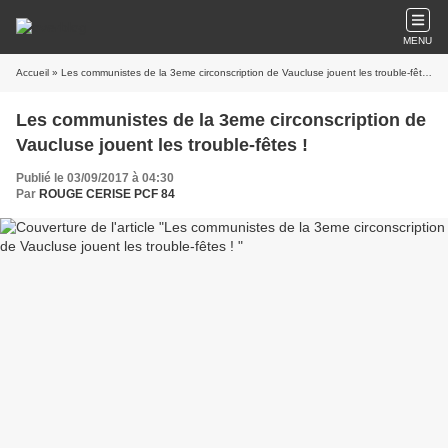
MENU
Accueil
» Les communistes de la 3eme circonscription de Vaucluse jouent les trouble-fêtes !
Les communistes de la 3eme circonscription de
Vaucluse jouent les trouble-fêtes !
Publié le 03/09/2017 à 04:30
Par
ROUGE CERISE PCF 84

★ ★ ★ ★

Every line above should be transcribed word for word; leave the pictures out.

MENU
Accueil
» Les communistes de la 3eme circonscription de Vaucluse jouent les trouble-fêtes !
Les communistes de la 3eme circonscription de
Vaucluse jouent les trouble-fêtes !
Publié le 03/09/2017 à 04:30
Par
ROUGE CERISE PCF 84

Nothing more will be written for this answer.